Blockchains are like duct tape. Just because you can use them to do anything, doesn’t mean you should. More specifically, decentralization has been fetishized to the point that even associating oneself with the concept is, frankly, embarrassing.

But I say we ought not throw the baby out with the bath water. The hype in this area is not unfounded; blockchain technology could truly revolutionize the way the world works. The issue is discerning between appropriate and inappropriate uses of the technology.

I propose the following question be used as a litmus test of sorts — to determine whether or not an application ought to be decentralized.

Does it solve a problem, the outcome of which, without decentralization, is unduly influenced by a centralized entity (government, corporation, individual, cartel, etc.)?

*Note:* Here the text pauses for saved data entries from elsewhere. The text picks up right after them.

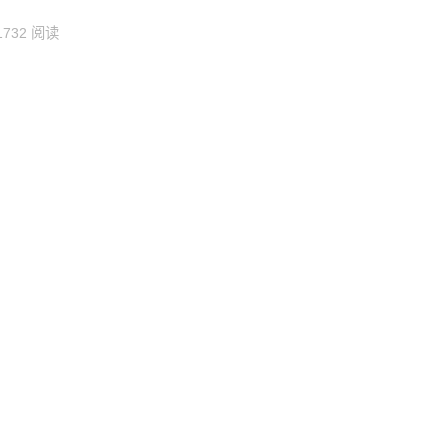
1732 阅读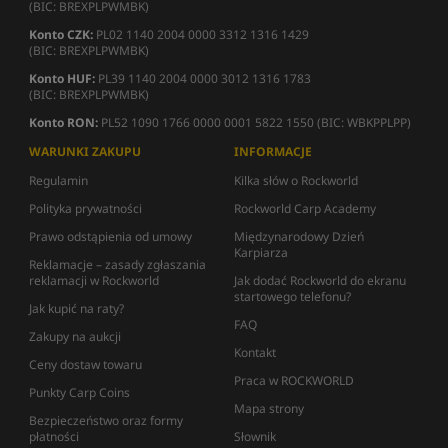
(BIC: BREXPLPWMBK)
Konto CZK:
PL02 1140 2004 0000 3312 1316 1429
(BIC: BREXPLPWMBK)
Konto HUF:
PL39 1140 2004 0000 3012 1316 1783
(BIC: BREXPLPWMBK)
Konto RON:
PL52 1090 1766 0000 0001 5822 1550 (BIC: WBKPPLPP)
WARUNKI ZAKUPU
INFORMACJE
Regulamin
Kilka słów o Rockworld
Polityka prywatności
Rockworld Carp Academy
Prawo odstąpienia od umowy
Międzynarodowy Dzień
Karpiarza
Reklamacje – zasady zgłaszania
reklamacji w Rockworld
Jak dodać Rockworld do ekranu
startowego telefonu?
Jak kupić na raty?
FAQ
Zakupy na aukcji
Kontakt
Ceny dostaw towaru
Praca w ROCKWORLD
Punkty Carp Coins
Mapa strony
Bezpieczeństwo oraz formy
płatności
Słownik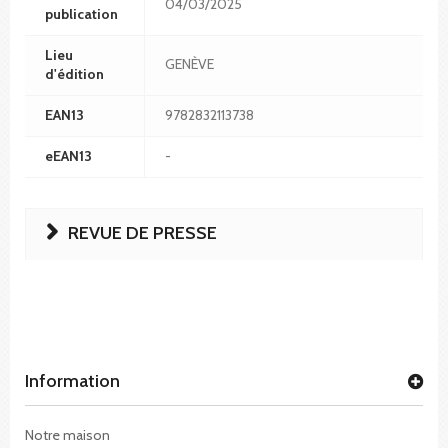
04/03/2025
publication
Lieu
GENÈVE
d'édition
EAN13
9782832113738
eEAN13
-
REVUE DE PRESSE
Information
Notre maison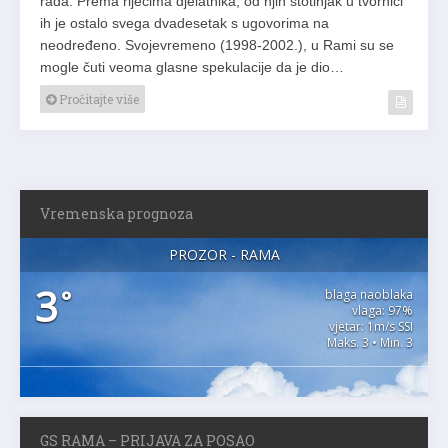
rada. Prema riječima djelatnika, od njih stotinjak u tvornici
ih je ostalo svega dvadesetak s ugovorima na
neodređeno. Svojevremeno (1998-2002.), u Rami su se
mogle čuti veoma glasne spekulacije da je dio…
Pročitajte više
Vremenska prognoza
PROZOR - RAMA
3
°
blaga naoblaka
vlaga: 97%
vjetar: 1m/s SSI
Maks. 3 • Min. 3
GS RAMA – PRIJAVA ZA POSAO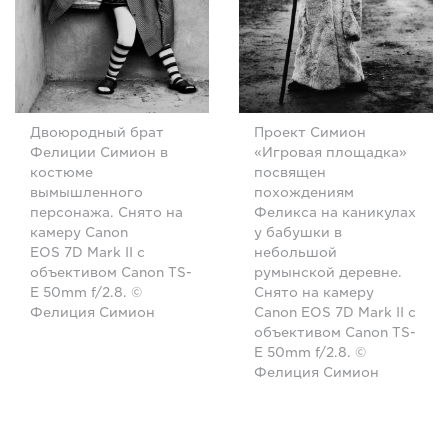
Двоюродный брат
Проект Симион
Фелиции Симион в
«Игровая площадка»
костюме
посвящен
вымышленного
похождениям
персонажа. Снято на
Феликса на каникулах
камеру Canon
у бабушки в
EOS 7D Mark II с
небольшой
объективом Canon TS-
румынской деревне.
E 50mm f/2.8. ©
Снято на камеру
Фелиция Симион
Canon EOS 7D Mark II с
объективом Canon TS-
E 50mm f/2.8. ©
Фелиция Симион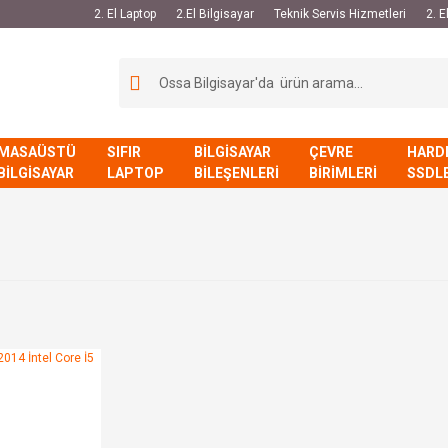
2. El Laptop
2.El Bilgisayar
Teknik Servis Hizmetleri
2. 
MASAÜSTÜ
SIFIR
BİLGİSAYAR
ÇEVRE
HARD
BİLGİSAYAR
LAPTOP
BİLEŞENLERİ
BİRİMLERİ
SSDL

In order to understand how to apply this prompt, allow us to consider the following examples,

Bitcoin – Decentralized Money

Is centralized money unduly influenced by a centralized entity? Yes, central banks, in collusion with governments, manipulate the money supply to the detriment of society.

Filecoin – Decentralized Storage

Is centralized file storage unduly influenced by a centralized entity? Not really. In theory it could be, but in practice it is not. Filecoin offers users the ability to efficiently utilize unused storage space, but such a system could easily be achieved with E2E encryption and a centralized backend. The reason the centralized version doesn’t already exist is most likely because there is no demand for it.

Decentralized Property Registries

Are centralized property registries unduly influenced by a centralized entity? Yes, allowing government officials to be the final arbiters over property ownership leads to large scale corruption and theft — and, in some cases, their incompetence causes widespread poverty.

Viola – Decentralized Dating

Is centralized dating unduly influenced by a centralized entity? No… also Viola is a real blockchain-based dating platform and “viola” also happens to mean “rape” in Spanish.¯\_(ツ)_/¯ (thankfully, I and others, alerted them of this and they are changing their name).

Keep in mind, the fact that an idea is prime for decentralization does not mean that any given implementation thereof will be successful. Decentralized applications (dApps) ought to be judged by the same criteria we use for other technologies, products, or businesses; they must be executed properly and positioned to win in the market.